On behalf of Motor Trend magazine, looking at mtcars dataset (a collection of cars), we are particularly interested in the following two issues:
Is an automatic or manual transmission better for Miles Per Gallon?
Quantifying the Miles Per Gallon difference between automatic and manual transmissions.
In this report, we will analyze the mtcars dataset and explore the relationship between the variables miles per gallon (MPG) and transmissions (am). Here miles per gallon is our outcome.

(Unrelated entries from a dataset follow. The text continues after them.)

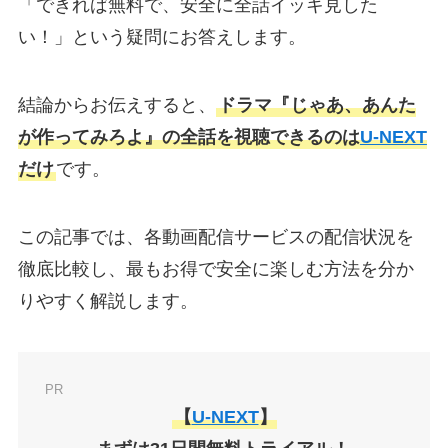
「できれば無料で、安全に全話イッキ見した
い！」という疑問にお答えします。
結論からお伝えすると、
ドラマ『じゃあ、あんた
が作ってみろよ』の全話を視聴できるのは
U-NEXT
だけ
です。
この記事では、各動画配信サービスの配信状況を
徹底比較し、最もお得で安全に楽しむ方法を分か
りやすく解説します。
PR
【
U-NEXT
】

The key inference from our analysis is:
Manual transmission is better for mileage (MPG) by a factor of 1.8 compared to automatic transmission.
Means and medians for automatic and manual transmission cars are significantly different.
file.edit(".Rprofile")
data(mtcars)
mtcars$cyl <- factor(mtcars$cyl)
mtcars$vs <- factor(mtcars$vs)
mtcars$gear <- factor(mtcars$gear)
mtcars$carb <- factor(mtcars$carb)
mtcars$am <- factor(mtcars$am, labels = c('Automatic', 'Manual'))
str(mtcars)
## 'data.frame': 32 obs. of 11 variables:
## $ mpg : num 21 21 22.8 21.4 18.7 18.1 14.3 24.4 22.8 19.2 ...

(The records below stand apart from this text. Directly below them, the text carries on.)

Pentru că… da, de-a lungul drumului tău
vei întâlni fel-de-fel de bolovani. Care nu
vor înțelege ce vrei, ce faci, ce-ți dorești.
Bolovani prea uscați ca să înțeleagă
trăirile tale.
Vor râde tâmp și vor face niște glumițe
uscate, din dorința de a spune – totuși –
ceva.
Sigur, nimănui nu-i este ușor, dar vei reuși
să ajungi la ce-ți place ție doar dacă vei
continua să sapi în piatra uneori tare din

## $ cyl : Factor w/ 3 levels "4","6","8": 2 2 1 2 3 2 3 1 1 2 ...
## $ disp: num 160 160 108 258 360 ...
## $ hp : num 110 110 93 110 175 105 245 62 95 123 ...
## $ drat: num 3.9 3.9 3.85 3.08 3.15 2.76 3.21 3.69 3.92 3.92 ...
## $ wt : num 2.62 2.88 2.32 3.21 3.44 ...
## $ qsec: num 16.5 17 18.6 19.4 17 ...
## $ vs : Factor w/ 2 levels "0","1": 1 1 2 2 1 2 1 2 2 2 ...
## $ am : Factor w/ 2 levels "Automatic","Manual": 2 2 2 1 1 1 1 1 1 1 ...
## $ gear: Factor w/ 3 levels "3","4","5": 2 2 2 1 1 1 1 2 2 2 ...
## $ carb: Factor w/ 6 levels "1","2","3","4",..: 4 4 1 1 2 1 4 2 2 4 ...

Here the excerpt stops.